A NIST AI RMF profile is a tailored application of the NIST AI Risk Management Framework to a specific AI system, such as an AI agent deployment, which helps an organization understand, assess, and manage AI risks. Building one involves addressing the four core functions of the AI RMF: Govern, Map, Measure, and Manage.
To build a NIST AI RMF profile for an AI agent deployment, consider the following controls:
- Govern: Establish an acceptable-use policy for AI/agent systems covering permitted and prohibited uses, and human-oversight expectations (NIST-GOVERN-1.1). Assign a named risk owner or accountable executive for each deployed AI/agent system (NIST-GOVERN-2.1). Define policies for human oversight of AI, including override authority and the boundary of agent autonomy (NIST-GOVERN-3.2). Address risks from third-party models, datasets, and tools, including provenance, licensing, and model-update risk (NIST-GOVERN-6.1), which also maps to OWASP LLM03/LLM05.
- Map: Document the intended purpose, deployment setting, and operating context of each AI/agent system (NIST-MAP-1.1). Maintain and keep current an inventory of AI/agent systems, including models, agents, tools, and data flows (NIST-MAP-1.5). Identify potential positive and negative impacts to individuals, groups, and society, including data-sensitivity and regulated-data exposure (NIST-MAP-5.1).
- Measure: Evaluate and document AI system security and resilience, including adversarial robustness, prompt-injection resistance, and abuse resistance (NIST-MEASURE-2.7), which cross-maps to OWASP LLM01 and LLM04. Implement mechanisms to log decisions and trace AI behavior (NIST-MEASURE-2.8).
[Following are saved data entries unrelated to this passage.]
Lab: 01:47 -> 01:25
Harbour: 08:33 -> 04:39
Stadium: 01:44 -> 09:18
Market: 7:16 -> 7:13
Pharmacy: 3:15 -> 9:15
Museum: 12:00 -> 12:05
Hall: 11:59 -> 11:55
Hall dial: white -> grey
Establish approaches for tracking identified and emergent risks through monitoring, logging, and drift detection (NIST-MEASURE-3.1), which cross-maps to ISO/IEC 42001 monitoring.
- Manage: Plan, track, and resource responses to the highest-priority AI risks (NIST-MANAGE-1.3). Establish procedures to deactivate, roll back, or retire AI systems that exceed risk tolerances (NIST-MANAGE-2.3). Implement post-deployment monitoring and an AI/agent incident-response plan covering detection, escalation, containment, communication, and learning (NIST-MANAGE-4.1).
The Generative-AI Profile (NIST AI 600-1) also highlights agent-relevant risks such as confabulation/hallucination, information security (e.g., prompt injection, data exfiltration, insecure tool use, mapping to OWASP LLM01/LLM02/LLM06), data privacy (e.g., leakage of sensitive/PII data, mapping to OWASP LLM02), dangerous/harmful content, and value-chain/component integration (e.g., third-party model/tool provenance, mapping to NIST-GOVERN-6.1, OWASP LLM03/LLM05).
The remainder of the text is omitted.